As parents, we are regularly told that our kids are stressed-out. Does that stress you out? It doesn’t have to.
In Five Simple Lessons to Help De-Stress your Stressed-Out Teen (And Yourself in the Process), Erin Anderssen reminds us all that stress is a part of life and learning to cope with it is another important part. In the article, Dalhousie University Psychiatrist, Stanley Kutcher highlights the fact that,
“While valuable antistigma campaigns have raised public awareness about mental illness, an unfortunate side effect is that they have diluted the meaning of clinical disorders such as anxiety,depression and trauma so that they are carelessly tossed into everyday conversations.”
Feelings of fear, nervousness, sadness, and worry about upcoming tests or poor grades are fairly normal and aren’t necessarily the same as clinical anxiety or depression. Kutcher continues,
“The first are common feelings, the latter are debilitating mental-health diagnoses. Teaching [kids] to recognize the difference and to use precise language to define how they are feeling helps normalize their own stress [and] helps identify when symptoms require more serious intervention.
While we can’t get rid of our kids’ tough feelings, we can teach them that feelings are normal. Everyone has feelings. As our children grow, they must learn to recognize feelings and learn how to move through them and beyond. Experiencing heavy emotions doesn’t mean that kids are shattered. Feeling nervous doesn’t mean that they are going to fail the test. Feelings exist to make us aware of situations and to highlight the need for a strategy or two to get us through.
Sometimes, the way parents respond to a child’s feelings can make it seem like the feelings really are a crisis. It can be exhausting, frustrating and tough to watch our kids feel sad, angry or worried. Planning how we will respond rather than react can make our job easier.
How will you respond to your child’s high-level emotion?
“Wow – looks like you are feeling really _____. What will you do to get that feeling out?”
“Sorry you feel that way. I know you can get through this.”
Some kids do better getting through a feeling on their own, others appreciate a hug or support from a parent. Music, writing, drawing or physical activity (running, exercise) can help as well.
When parents tell their kids that there is no need for them to feel nervous, or that there is something wrong with them for getting so stressed out, it is not helping.

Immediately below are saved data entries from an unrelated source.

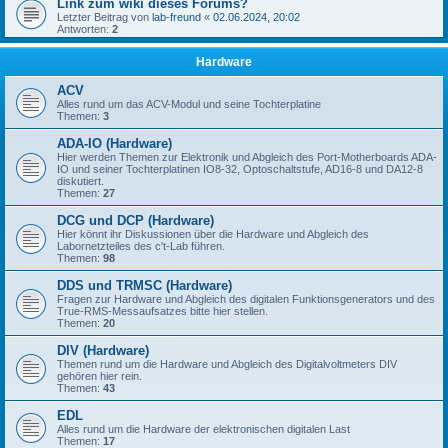
Link zum wiki dieses Forums?
Letzter Beitrag von
lab-freund
«
02.06.2024, 20:02
Antworten:
2
Hardware
ACV
Alles rund um das ACV-Modul und seine Tochterplatine
Themen:
3
ADA-IO (Hardware)
Hier werden Themen zur Elektronik und Abgleich des Port-Motherboards ADA-
IO und seiner Tochterplatinen IO8-32, Optoschaltstufe, AD16-8 und DA12-8
diskutiert.
Themen:
27
DCG und DCP (Hardware)
Hier könnt ihr Diskussionen über die Hardware und Abgleich des
Labornetzteiles des c't-Lab führen.
Themen:
98
DDS und TRMSC (Hardware)
Fragen zur Hardware und Abgleich des digitalen Funktionsgenerators und des
True-RMS-Messaufsatzes bitte hier stellen.
Themen:
20
DIV (Hardware)
Themen rund um die Hardware und Abgleich des Digitalvoltmeters DIV
gehören hier rein.
Themen:
43
EDL
Alles rund um die Hardware der elektronischen digitalen Last
Themen:
17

What strategies will work for your child when learning to manage these emotions?
Planning strategies always works better “In the cool of the moment,” as we know that very little learning happens when things are “Hot.” Kelly McGonigal, author of The Upside of Stress suggests,
“Performing acts of charity can help to work off stress. For one thing, helping another person leaves less time for ruminating about your own problems.”
Denise Pope, co-author of Overloaded and Underprepared: Strategies for Stronger Schools and Healthy, Successful Kids suggests,
“The most important tool for managing stress is sleep. And yet, high-performing students (and the adults raising them) brag about how late they stay up studying, how many tests they have and how busy they are. Nobody competes for the best night’s sleep but all the research suggests they should.”
All of these experts agree that it is critical for parents to teach their kids that feelings are normal – stress is part of life, and that the kids are capable of managing these feelings. The ability to discern between normal, every day uncomfortable feelings and those that are life-altering and clinically debilitating is critical for two reasons: to reinforce to kids that they have the resilience to survive the normal, and to highlight those kids who truly are sick so that they can get the help they need and once again be able to face the day-to-day stressors which affect us all.